### THE RECORDS

====

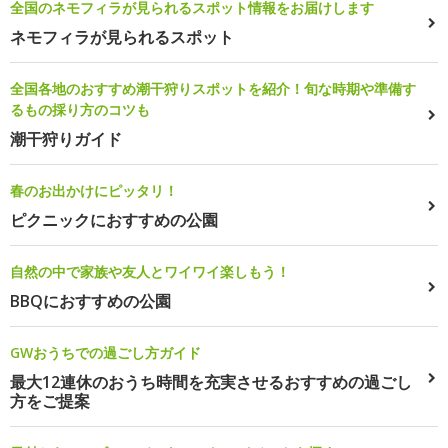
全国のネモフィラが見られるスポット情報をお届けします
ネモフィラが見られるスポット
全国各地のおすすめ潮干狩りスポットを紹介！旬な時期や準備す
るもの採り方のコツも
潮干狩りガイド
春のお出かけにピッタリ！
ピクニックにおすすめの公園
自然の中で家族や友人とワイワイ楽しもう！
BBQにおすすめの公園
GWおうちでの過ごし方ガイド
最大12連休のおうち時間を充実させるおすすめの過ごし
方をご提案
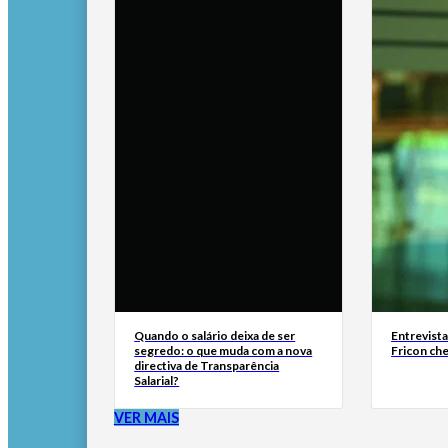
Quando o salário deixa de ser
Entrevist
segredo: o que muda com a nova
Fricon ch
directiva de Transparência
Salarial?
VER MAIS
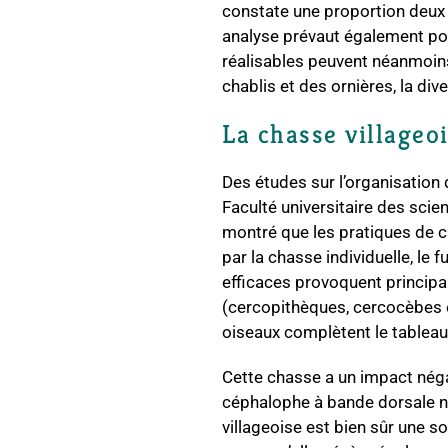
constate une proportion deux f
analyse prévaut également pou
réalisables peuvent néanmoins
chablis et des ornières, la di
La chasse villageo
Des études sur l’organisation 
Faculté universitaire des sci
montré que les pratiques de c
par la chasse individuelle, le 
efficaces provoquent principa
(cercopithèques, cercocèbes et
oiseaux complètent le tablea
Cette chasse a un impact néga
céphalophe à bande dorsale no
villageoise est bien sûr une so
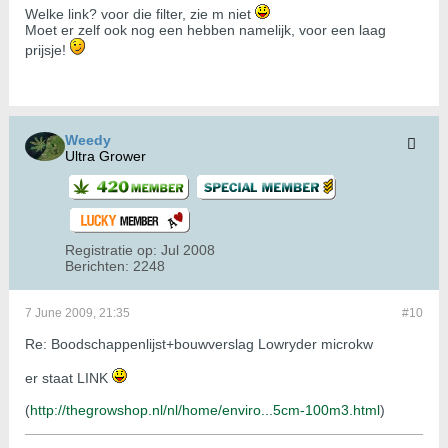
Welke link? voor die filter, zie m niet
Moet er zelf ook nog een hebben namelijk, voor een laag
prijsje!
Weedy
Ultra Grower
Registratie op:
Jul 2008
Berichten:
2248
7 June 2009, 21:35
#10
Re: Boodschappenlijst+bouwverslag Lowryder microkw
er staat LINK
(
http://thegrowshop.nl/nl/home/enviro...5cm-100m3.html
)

====

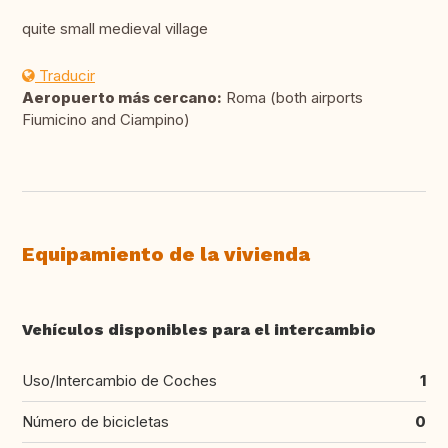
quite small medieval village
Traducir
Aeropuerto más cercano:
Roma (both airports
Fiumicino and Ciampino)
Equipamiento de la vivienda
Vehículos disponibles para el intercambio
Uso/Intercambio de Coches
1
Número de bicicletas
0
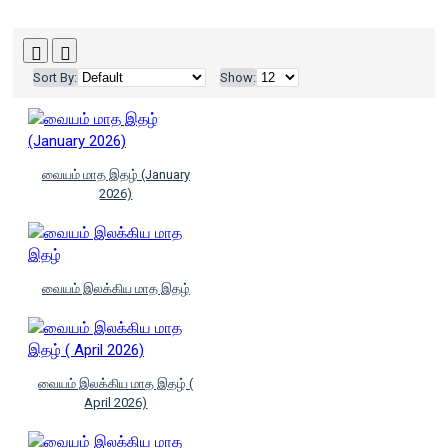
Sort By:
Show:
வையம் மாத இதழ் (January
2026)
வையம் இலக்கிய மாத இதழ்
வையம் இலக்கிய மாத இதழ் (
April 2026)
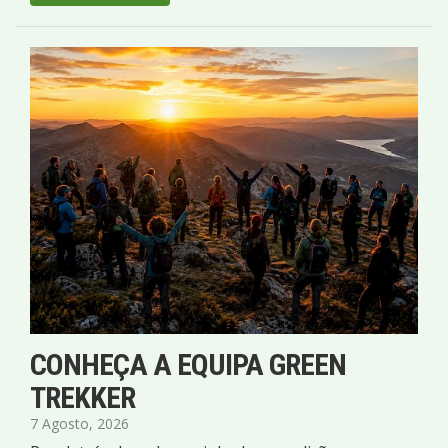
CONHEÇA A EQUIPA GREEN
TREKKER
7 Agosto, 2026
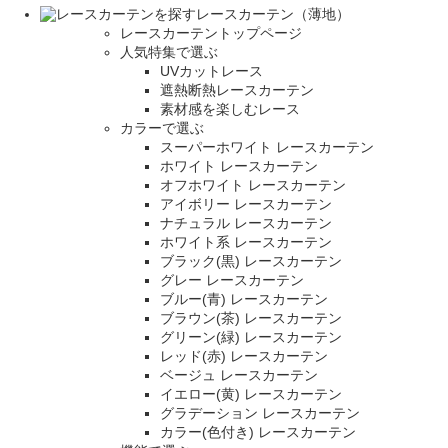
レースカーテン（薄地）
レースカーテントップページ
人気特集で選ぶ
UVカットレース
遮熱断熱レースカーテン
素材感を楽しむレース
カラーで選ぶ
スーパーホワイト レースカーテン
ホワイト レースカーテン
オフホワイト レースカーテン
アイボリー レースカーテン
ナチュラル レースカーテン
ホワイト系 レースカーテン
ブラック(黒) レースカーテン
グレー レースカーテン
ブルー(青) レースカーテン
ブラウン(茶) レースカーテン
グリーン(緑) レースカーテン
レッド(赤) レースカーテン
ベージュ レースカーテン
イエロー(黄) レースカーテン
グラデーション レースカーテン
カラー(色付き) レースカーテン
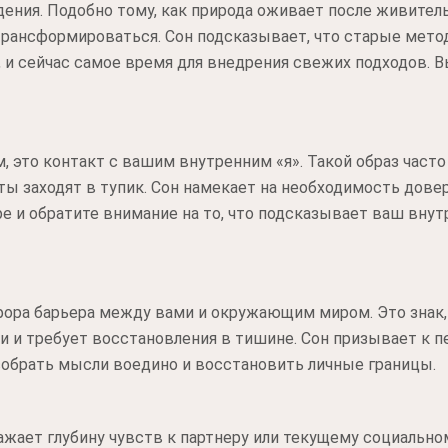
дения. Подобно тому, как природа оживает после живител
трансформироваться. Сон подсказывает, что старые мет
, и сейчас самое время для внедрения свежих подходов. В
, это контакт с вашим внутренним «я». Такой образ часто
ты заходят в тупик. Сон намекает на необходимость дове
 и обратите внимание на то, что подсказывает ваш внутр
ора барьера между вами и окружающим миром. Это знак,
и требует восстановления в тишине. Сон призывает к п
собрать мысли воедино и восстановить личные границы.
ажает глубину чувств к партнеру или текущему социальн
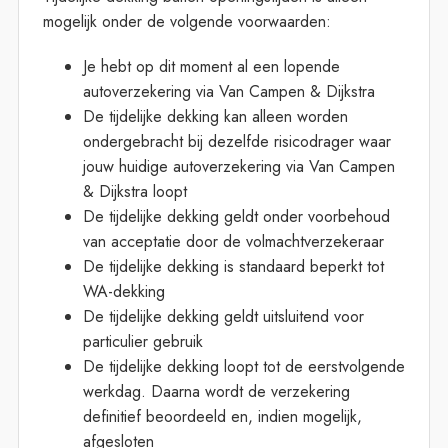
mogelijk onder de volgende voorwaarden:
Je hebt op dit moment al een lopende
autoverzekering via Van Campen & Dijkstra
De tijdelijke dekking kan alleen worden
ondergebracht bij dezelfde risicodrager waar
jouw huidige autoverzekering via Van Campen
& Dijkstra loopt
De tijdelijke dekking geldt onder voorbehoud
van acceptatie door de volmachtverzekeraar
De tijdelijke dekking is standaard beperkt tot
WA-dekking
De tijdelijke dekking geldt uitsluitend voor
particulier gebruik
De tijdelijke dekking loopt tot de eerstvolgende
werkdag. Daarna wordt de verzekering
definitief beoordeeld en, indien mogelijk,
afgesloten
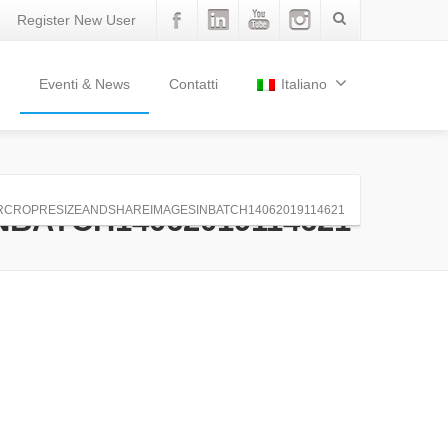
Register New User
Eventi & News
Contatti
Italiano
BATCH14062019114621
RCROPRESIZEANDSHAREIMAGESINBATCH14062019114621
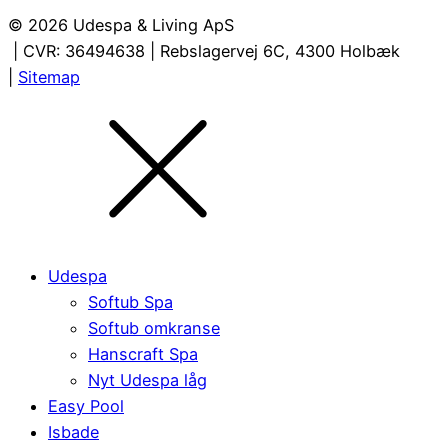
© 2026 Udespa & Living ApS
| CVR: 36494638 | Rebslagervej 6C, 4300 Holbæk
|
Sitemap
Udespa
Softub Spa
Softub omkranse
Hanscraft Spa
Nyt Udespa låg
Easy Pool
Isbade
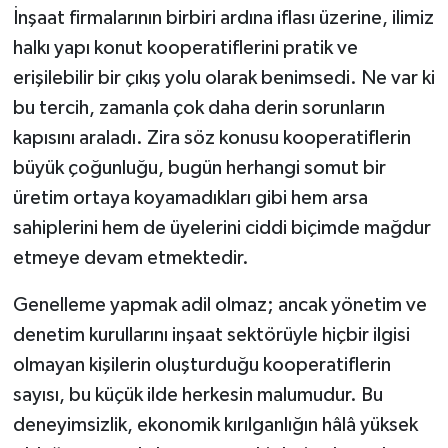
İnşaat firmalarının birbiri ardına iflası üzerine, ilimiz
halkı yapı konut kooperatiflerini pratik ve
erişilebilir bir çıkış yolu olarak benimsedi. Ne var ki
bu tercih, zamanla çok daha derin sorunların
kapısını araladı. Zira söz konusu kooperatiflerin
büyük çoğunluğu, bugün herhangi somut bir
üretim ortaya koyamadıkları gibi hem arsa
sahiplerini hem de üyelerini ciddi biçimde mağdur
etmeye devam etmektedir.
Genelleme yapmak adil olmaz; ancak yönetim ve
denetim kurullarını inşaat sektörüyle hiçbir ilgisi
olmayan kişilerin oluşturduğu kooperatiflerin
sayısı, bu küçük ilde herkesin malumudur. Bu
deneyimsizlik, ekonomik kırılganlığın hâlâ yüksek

====

### THE PROBLEM
Would you write out exactly the lines above, starting at the line containing "全国のネモフィラが見られるスポット情報をお届けします" and stopping after the line containing "Welke link? voor die filter, zie m niet"? Omit the pictures.

### OUTPUT FOR THIS EXERCISE
全国のネモフィラが見られるスポット情報をお届けします
ネモフィラが見られるスポット
全国各地のおすすめ潮干狩りスポットを紹介！旬な時期や準備す
るもの採り方のコツも
潮干狩りガイド
春のお出かけにピッタリ！
ピクニックにおすすめの公園
自然の中で家族や友人とワイワイ楽しもう！
BBQにおすすめの公園
GWおうちでの過ごし方ガイド
最大12連休のおうち時間を充実させるおすすめの過ごし
方をご提案
Quando o salário deixa de ser
Entrevist
segredo: o que muda com a nova
Fricon ch
directiva de Transparência
Salarial?
VER MAIS
constate une proportion deux f
analyse prévaut également pou
réalisables peuvent néanmoins
chablis et des ornières, la di
La chasse villageo
Des études sur l’organisation 
Faculté universitaire des sci
montré que les pratiques de c
par la chasse individuelle, le 
efficaces provoquent principa
(cercopithèques, cercocèbes et
oiseaux complètent le tablea
Cette chasse a un impact néga
céphalophe à bande dorsale no
villageoise est bien sûr une so
Welke link? voor die filter, zie m niet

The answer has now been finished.